Derivative AT a Discontinuity


But this is impossible by definition

The title may seem like a contradiction. How can you differentiate something that’s not even continuous?

The usual definition of the derivative of a function \(f\) at a point \(a\) is given by the limit:

\[f'(a) := \lim_{h \to 0} \frac{f(a + h) - f(a)}{h}\]

If \(f\) is differentiable at \(a\), then it is continuous at \(a\). But what if it’s NOT even continuous? Then how the hell can it be differentiable?

Consider the step function, also known as the Heaviside step function. The Heaviside step function, \(H(x)\), is defined as:

\[H(x) = \begin{cases} 0 & \text{if } x < 0, \\ 1 & \text{if } x \geq 0. \end{cases}\]

The step function. Note that it it discontinuous at 0.

What’s its derivative? Forget the formal definition of the derivative for a moment, and just consider the step function and the intuitive idea of a derivative as a slope.

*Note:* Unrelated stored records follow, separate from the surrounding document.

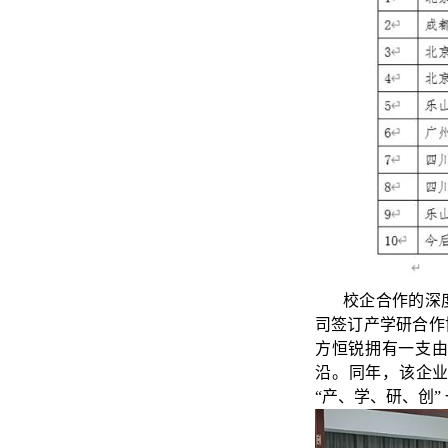
校企合作的深
司签订产学研合作
方恒锐拥有一支
沿。同年，该企
“
产、学、研、创
”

Outside of 0, the step function is flat. So the derivative should be 0 everywhere besides 0.

Look at the step function, left to right. At 0, supposing for a moment there is a derivative, then it can’t be any standard number. It’s not 0 since it’s certainly not flat. It’s not negative since it’s increasing to the right. It’s bigger than 1, 2, 3, 10000000000…

Since it goes from 0 to 1 in the space of a single point, the derivative would have to be infinitely big because its difference quotient is \(\frac{1 - 0}{0 - 0} = \frac{1}{0} = \infty\). The Problem is that no real number is infinitely big.

The usual way mathematicians deal with the Problem is to introduce generalized functions. They are also called distributions, which is confusing since probability distributions are completely different.

The formal definition of a generalized function is: an element of the continuous dual space of a space of smooth functions.

Well, what the fuck does that mean?

Luckily, you don’t have to care. The Problem was that no real number is infinitely big, so let’s just deal with that directly. Instead of introducing some abstract dual space of smooth functions, we can just enlarge the space of numbers. You’re used to this since childhood, ever since you first learned about negative numbers, irrational numbers, and imaginary numbers. This is one more enlargement.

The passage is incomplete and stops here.